Orthopedic Surgeon Salary - How Much Do Orthopedic Surgeons Make?

According to recent Medscape compensation data, orthopedists practicing in the United States make an average of $557,000 annually.

Scoliosis Awareness Month

Scoliosis Awareness Month takes place every June. The observance spreads awareness of scoliosis, an abnormal curvature of the spine that may cause pain or impair mobility. The month encourages individuals to seek treatment by highlighting different options.

“Scoliosis is a condition that can be painful but also very scary, isolating, and emotionally challenging for people, whether they’re planning to manage it via surgery or non-operative means, such as bracing or physical therapy,” says Dr.
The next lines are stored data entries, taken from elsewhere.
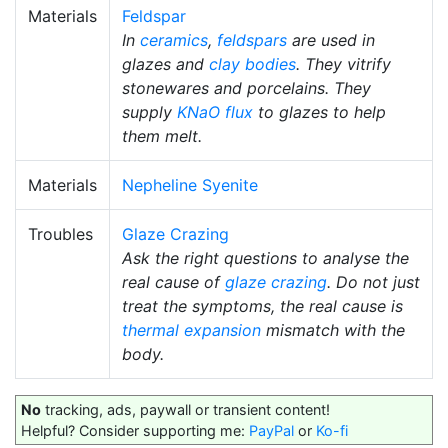
Materials
Feldspar
In
ceramics
,
feldspars
are used in
glazes and
clay bodies
. They vitrify
stonewares and porcelains. They
supply
KNaO
flux
to glazes to help
them melt.
Materials
Nepheline Syenite
Troubles
Glaze Crazing
Ask the right questions to analyse the
real cause of
glaze crazing
. Do not just
treat the symptoms, the real cause is
thermal expansion
mismatch with the
body.
No
tracking, ads, paywall or transient content!
Helpful? Consider supporting me:
PayPal
or
Ko-fi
Lord. 

She advises patients with scoliosis to focus on the body they have and living in that body in the best way they can. They might minimize pain and maximize function by strengthening their core and keeping their hamstrings flexible, for example. 

“That's something anybody can work on every day—stretching their hamstrings and doing some planks, sit-ups, or deadbugs.” 

On top of pain and discomfort, scoliosis can have a severe negative impact on an individual's body image. Dr. Lord wants everyone to know that people with scoliosis, whether they undergo surgery or not, can live completely normal, healthy, and active lives. 

“No one should feel any stigma about having scoliosis,” she says.